Add to the mystery, they’re all by artists whose pages were populated by the automated metadata agents. I eventually got tired of the anomalies those agents created in my music library and turned them off, but some artist “pages” were generated from them along the line. The trick is, I can’t figure out how this would make a difference. Short of having more tags per album than I would normally use, nothing appears to be improperly formatted or corrupted.
I tried to pick through the logs from my iOS device, but wasn’t able to find any obvious errors or warnings in all that text.
If anyone else has run into this or has any suggestions, I’m all ears. Considering the playlist partially downloads and is 11 days long, it’s hardly the end of the world, but I would like to resolve this sooner rather than later.
This might be a long shot… but with 1000+ songs you’ll have quite a sizable download. Does your iPhone still have sufficient space or could it stop downloading more items because it’s running out of space (or space allocated to download media to Plex)?
Fair question, but storage shouldn’t be an issue here. I’ve got approx. 57 GB allocated for Plex and it’s only using 38.5 GB as of the moment and the amount of free space the app is reporting seems correct.
Something I forgot to mention in my initial post: the app tends to freeze and even crash out because of these download errors. If I had to guess, it keeps trying to check what’s queued against what’s on the server and it’s as if all bandwidth gets allocated to that check - whether on mobile data or Wi-fi, it behaves the same.
Here’s the most recent set of logs from the device.

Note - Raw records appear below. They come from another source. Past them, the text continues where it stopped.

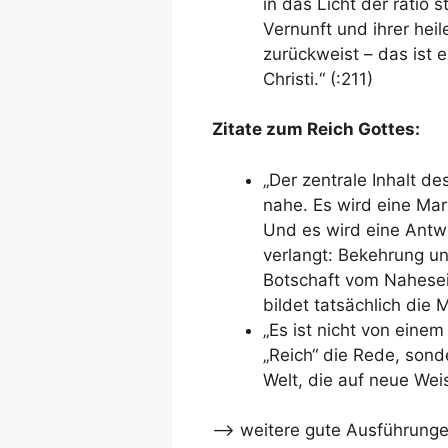
in das Licht der ratio 
Vernunft und ihrer he
zurückweist – das ist 
Christi.“ (:211)
Zitate zum Reich Gottes:
„Der zentrale Inhalt de
nahe. Es wird eine Mar
Und es wird eine Antw
verlangt: Bekehrung u
Botschaft vom Nahesei
bildet tatsächlich die 
„Es ist nicht von eine
„Reich“ die Rede, sond
Welt, die auf neue Weis
–> weitere gute Ausführunge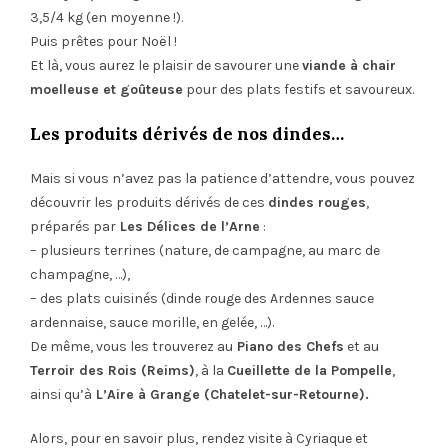
3,5/4 kg (en moyenne !).
Puis prêtes pour Noël !
Et là, vous aurez le plaisir de savourer une
viande à chair
moelleuse et goûteuse
pour des plats festifs et savoureux.
Les produits dérivés de nos dindes…
Mais si vous n’avez pas la patience d’attendre, vous pouvez
découvrir les produits dérivés de ces
dindes rouges
,
préparés par
Les Délices de l’Arne
:
– plusieurs terrines (nature, de campagne, au marc de
champagne, …),
– des plats cuisinés (dinde rouge des Ardennes sauce
ardennaise, sauce morille, en gelée, …).
De même, vous les trouverez au
Piano des Chefs
et au
Terroir des Rois (Reims)
, à la
Cueillette de la Pompelle
,
ainsi qu’à
L’Aire à Grange (Chatelet-sur-Retourne).
Alors, pour en savoir plus, rendez visite à Cyriaque et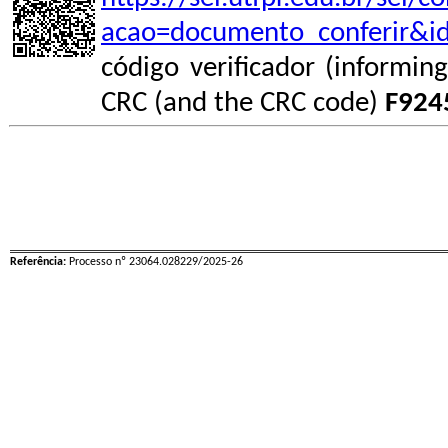
acao=documento_conferir&i
código verificador (informin
CRC (and the CRC code)
F924
Referência:
Processo nº 23064.028229/2025-26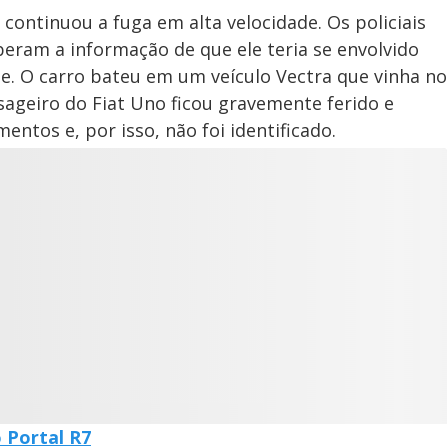
continuou a fuga em alta velocidade. Os policiais
beram a informação de que ele teria se envolvido
. O carro bateu em um veículo Vectra que vinha no
ageiro do Fiat Uno ficou gravemente ferido e
entos e, por isso, não foi identificado.
o Portal R7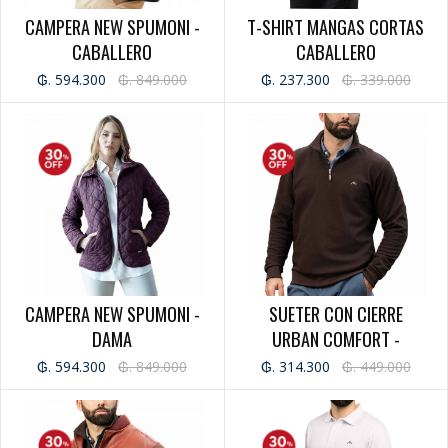
CAMPERA NEW SPUMONI -
T-SHIRT MANGAS CORTAS
CABALLERO
CABALLERO
₲. 594.300
₲. 849.000
₲. 237.300
₲. 339.000
CAMPERA NEW SPUMONI -
SUETER CON CIERRE
DAMA
URBAN COMFORT -
CABALLERO
₲. 594.300
₲. 849.000
₲. 314.300
₲. 449.000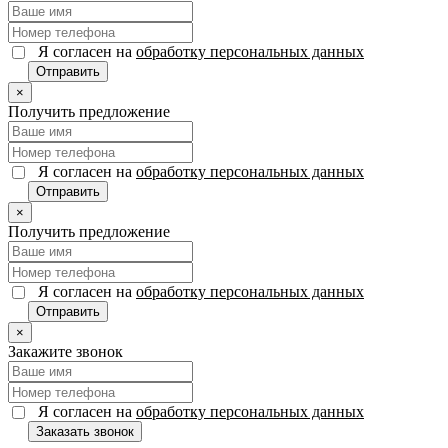
Я согласен на
обработку персональных данных
Отправить
×
Получить предложение
Я согласен на
обработку персональных данных
Отправить
×
Получить предложение
Я согласен на
обработку персональных данных
Отправить
×
Закажите звонок
Я согласен на
обработку персональных данных
Заказать звонок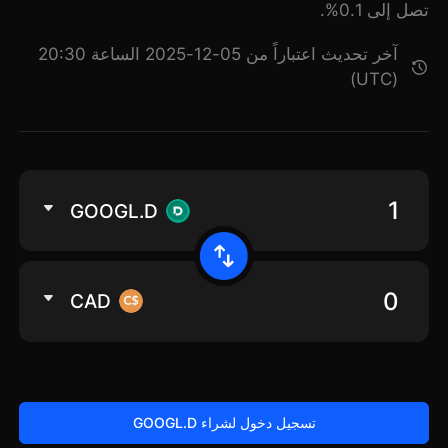
تصل إلى 0.1%.
آخر تحديث اعتباراً من 05-12-2025 الساعة 20:30
(UTC)
GOOGL.D
CAD
تسجيل دخول لشراء GOOGL.D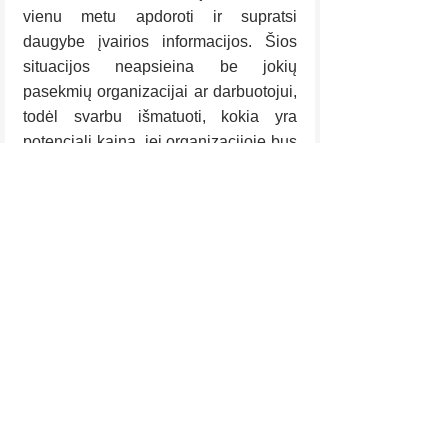
vienu metu apdoroti ir supratsi 
daugybe įvairios informacijos. Šios 
situacijos neapsieina be jokių 
pasekmių organizacijai ar darbuotojui, 
todėl svarbu išmatuoti, kokia yra 
potenciali kaina, jei organizacijoje bus 
vienas konkretus asmuo, valdantis 
kelis klausimus. O darbuotojui imtis 
reikiamų priemonių, kurios padėtų 
susitvarkyti su greitai praeinančia 
aplinka.
Rodyti viską
Naujausi įrašai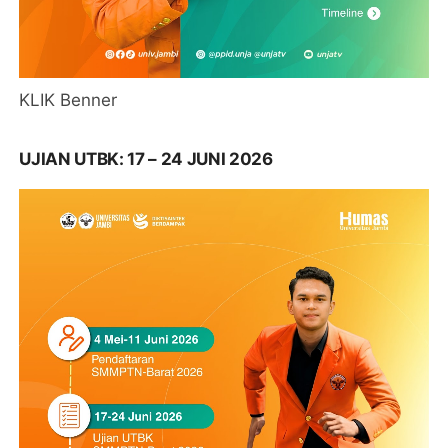
KLIK Benner
UJIAN UTBK: 17 – 24 JUNI 2026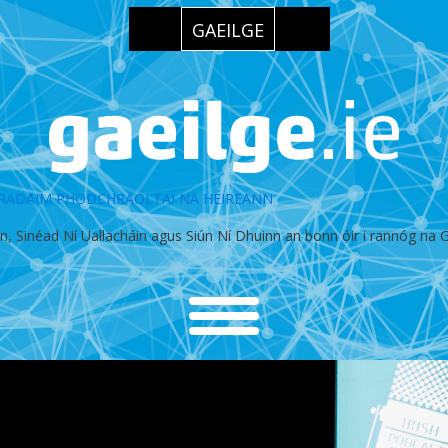
GAEILGE
 GRADAIM PHODCHRAOLTAÍ NA HÉIREANN
n, Sinéad Ní Uallacháin agus Siún Ní Dhuinn an bonn óir i rannóg na Ga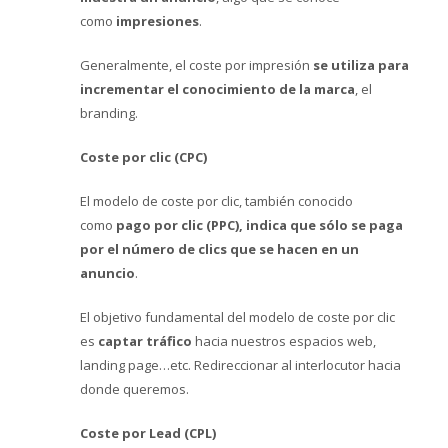
como
impresiones
.
Generalmente, el coste por impresión
se utiliza para
incrementar el conocimiento de la marca
, el
branding.
Coste por clic (CPC)
El modelo de coste por clic, también conocido
como
pago por clic (PPC), indica que sólo se paga
por el número de clics que se hacen en un
anuncio
.
El objetivo fundamental del modelo de coste por clic
es
captar tráfico
hacia nuestros espacios web,
landing page…etc. Redireccionar al interlocutor hacia
donde queremos.
Coste por Lead (CPL)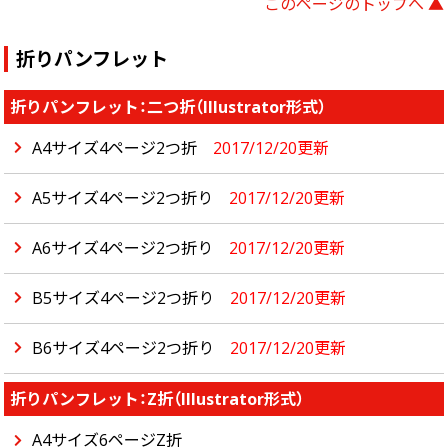
このページのトップへ ▲
折りパンフレット
折りパンフレット：二つ折（Illustrator形式）
A4サイズ4ページ2つ折
2017/12/20更新
A5サイズ4ページ2つ折り
2017/12/20更新
A6サイズ4ページ2つ折り
2017/12/20更新
B5サイズ4ページ2つ折り
2017/12/20更新
B6サイズ4ページ2つ折り
2017/12/20更新
折りパンフレット：Z折（Illustrator形式）
A4サイズ6ページZ折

The phone was cycling between attempting/failing the files in question when I generated this. It’s been doing that all evening.
I’m guessing not, but has there been any feedback from those logs?
Barring that, any ideas I can try to get around these glitches?
For an added bit of info, I think we can eliminate the source of metadata as the culprit. I took one of the problem artists, deleted the artist totally from my server and then re-added the files, which resulted in a brand new artist profile. After adding albums back to the playlist I’m downloading to my phone, they’re still failing to pull down.
A bit counter-productive, but at least it’s another data point.
As an aside, I’ve had an intermittent issue which may or may not be connected and which has only been present since the iOS 15 upgrade. Every once in a while, power cycling the phone will reset the Plex app to the extent that not only do I need to log in as if for the first time, but it also has shed ANY user settings that were in place before. Could just be some iOS junk that has no bearing here, but thought I’d mention it just in case.
Ok, not sure if this is in any way useful, but I’ve got one other data point.
After having the app itself freeze repeatedly and crash during playback (presumably because of the Download function having a fit), I just cleared out the Download queue. The app was still unstable as hell, but at least it was responsive before shutting itself down five seconds into a playback.
I read a few other threads on here about iOS and Downloads issues and saw some people attempting to only download a portion of what they were after. I set one album to download.
It consistently failed when part of the playlist I use to keep my queue simple. This time, the process started and jumped to “Error Downloading 10 Files” damn near instantaneously. The problem is nothing, if not consistent.
I’m guessing the app is trying to start hundreds of downloads at once when it starts encountering friction. I’d assume the problem was the size of the playlist I’m attempting to download, but the app DOES successfully download about 1400 files which aren’t in any particular order, alphabetically or otherwise and it still fails when it’s just 10 of the problem files in isolation.